* WHAT THE TASK REQUIRES
Find the lines below that contain the string "based". Copy each one.
§
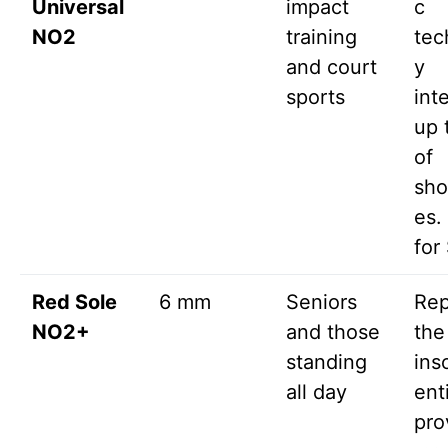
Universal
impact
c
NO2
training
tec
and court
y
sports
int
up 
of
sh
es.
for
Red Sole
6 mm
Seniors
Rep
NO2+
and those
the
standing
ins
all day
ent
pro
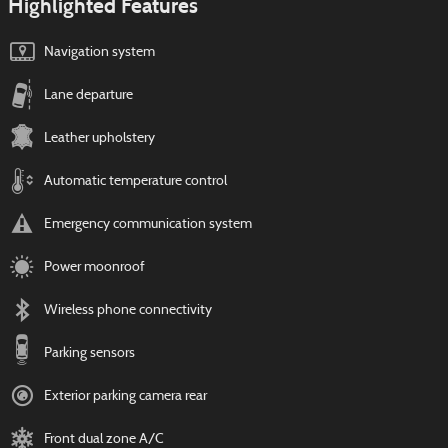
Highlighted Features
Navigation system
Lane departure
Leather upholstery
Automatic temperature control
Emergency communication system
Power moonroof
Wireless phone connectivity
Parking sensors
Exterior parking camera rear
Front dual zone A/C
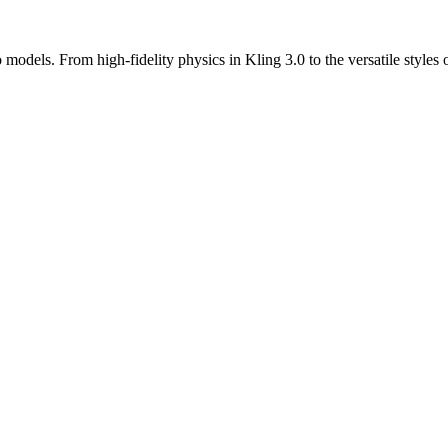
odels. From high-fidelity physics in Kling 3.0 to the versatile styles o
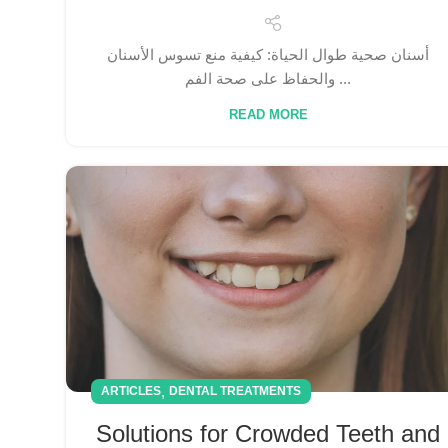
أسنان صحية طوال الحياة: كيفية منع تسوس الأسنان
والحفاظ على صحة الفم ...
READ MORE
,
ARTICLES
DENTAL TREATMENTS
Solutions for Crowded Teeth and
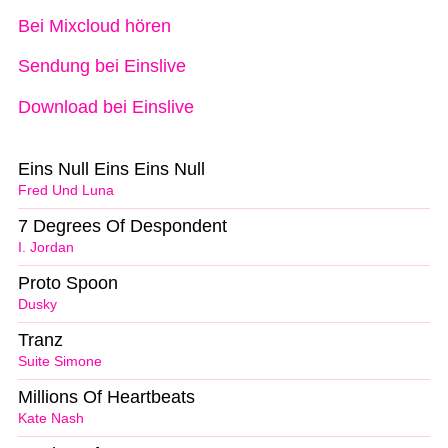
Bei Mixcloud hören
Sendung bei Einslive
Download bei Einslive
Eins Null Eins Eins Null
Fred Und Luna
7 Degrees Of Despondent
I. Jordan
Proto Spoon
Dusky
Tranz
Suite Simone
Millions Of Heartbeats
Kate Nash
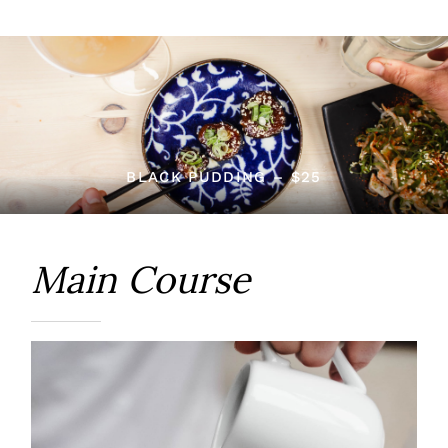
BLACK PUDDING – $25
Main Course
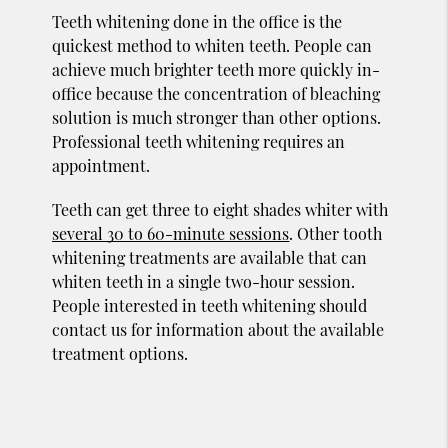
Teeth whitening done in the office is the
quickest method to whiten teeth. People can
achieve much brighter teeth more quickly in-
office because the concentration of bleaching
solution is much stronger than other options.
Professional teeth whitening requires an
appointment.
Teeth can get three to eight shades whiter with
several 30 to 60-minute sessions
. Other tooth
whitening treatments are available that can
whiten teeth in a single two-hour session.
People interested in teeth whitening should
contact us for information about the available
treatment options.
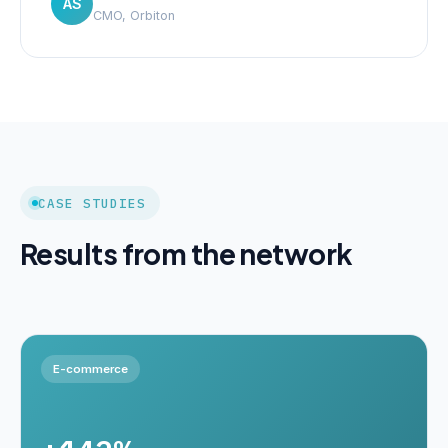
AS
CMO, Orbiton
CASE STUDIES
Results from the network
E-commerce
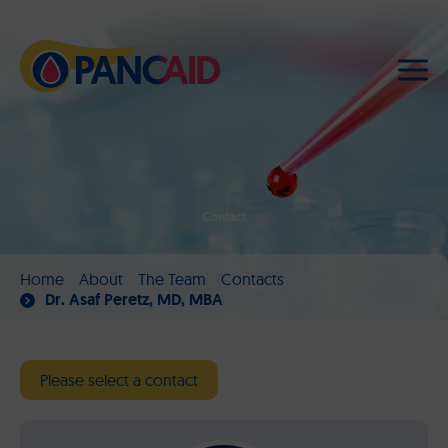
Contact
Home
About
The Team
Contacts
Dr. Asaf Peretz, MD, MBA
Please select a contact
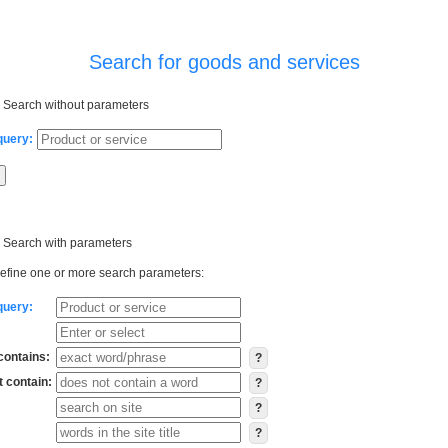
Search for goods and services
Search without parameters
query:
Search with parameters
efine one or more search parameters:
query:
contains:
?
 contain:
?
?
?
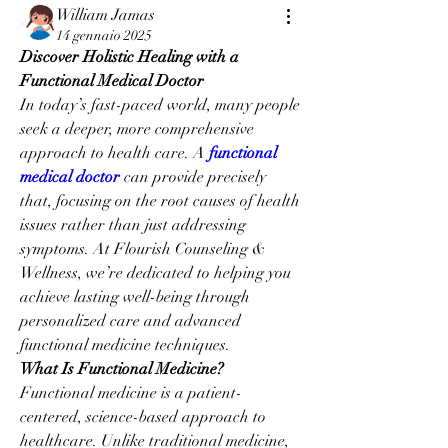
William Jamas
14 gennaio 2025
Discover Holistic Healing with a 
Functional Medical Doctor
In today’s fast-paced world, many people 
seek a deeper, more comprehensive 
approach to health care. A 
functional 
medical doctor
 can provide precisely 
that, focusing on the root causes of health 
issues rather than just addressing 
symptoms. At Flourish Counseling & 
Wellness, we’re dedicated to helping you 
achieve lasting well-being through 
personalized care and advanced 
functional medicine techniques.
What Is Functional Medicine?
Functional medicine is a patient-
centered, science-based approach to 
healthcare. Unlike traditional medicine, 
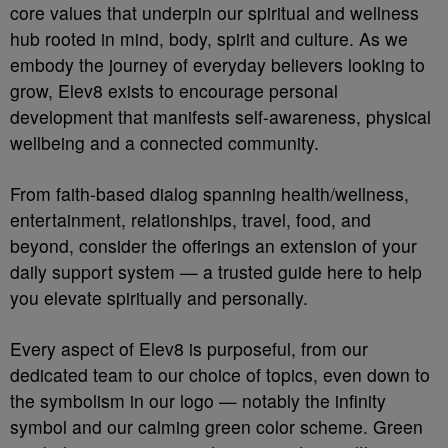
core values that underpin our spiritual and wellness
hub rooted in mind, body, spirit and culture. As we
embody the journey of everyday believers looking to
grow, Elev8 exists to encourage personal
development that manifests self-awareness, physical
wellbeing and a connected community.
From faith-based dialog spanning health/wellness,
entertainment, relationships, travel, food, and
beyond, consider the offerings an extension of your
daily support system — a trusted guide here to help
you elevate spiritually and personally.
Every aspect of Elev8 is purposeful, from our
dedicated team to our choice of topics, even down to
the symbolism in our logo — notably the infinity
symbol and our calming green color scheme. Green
§
* RESPONSE
centered, science-based approach to 
From faith-based dialog spanning health/wellness,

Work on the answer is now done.